Study finds promising findings: coffee drinkers have much lower risk of bowel cancer recurrence

People with bowel cancer who drink two to four cups of coffee a day are much less likely to see their disease come back, a study of 1,719 bowel cancer patients by Dutch and British researchers has shown.

Patients who had at least five cups a day were 32% less likely than those who drank fewer than two cups to see their bowel cancer return, according to the research funded by the World Cancer Research


The study is the latest to show that coffee reduces cancer risk. Co-author Professor Marc Gunter stated that: “coffee contains hundreds of biologically active compounds which have antioxidative properties and also lowers inflammation and insulin levels.

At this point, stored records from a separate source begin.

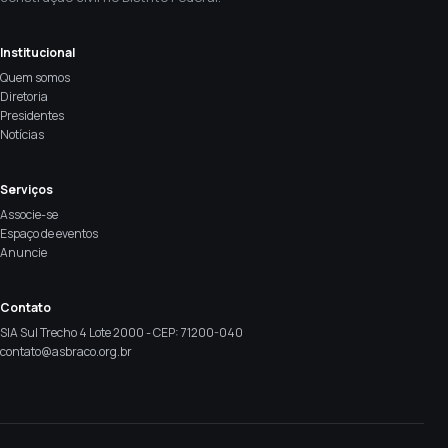
Institucional
Quem somos
Diretoria
Presidentes
Notícias
Serviços
Associe-se
Espaço de eventos
Anuncie
Contato
SIA Sul Trecho 4 Lote 2000 - CEP: 71200-040
contato@asbraco.org.br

“However, we need more research to go more deeply into the biology of why coffee might have such an effect on bowel cancer prognosis and survival,” he added.

This is a turnaround from the WHO 2016 classification of coffee as ‘possibly carcinogenic’.

Did you know?

• Campaigners gathered recently to mark the 20th anniversary of Ireland’s workplace smoking ban. They credit it with saving more than 3,700 lives in less than four years after its introduction. Tánaiste Micheál Martin, who pushed through the legislation as Minister for Health in 2004, was joined at Government buildings by representatives of the Irish Heart Foundation, its ASH Council and other organisations involved in its initiation.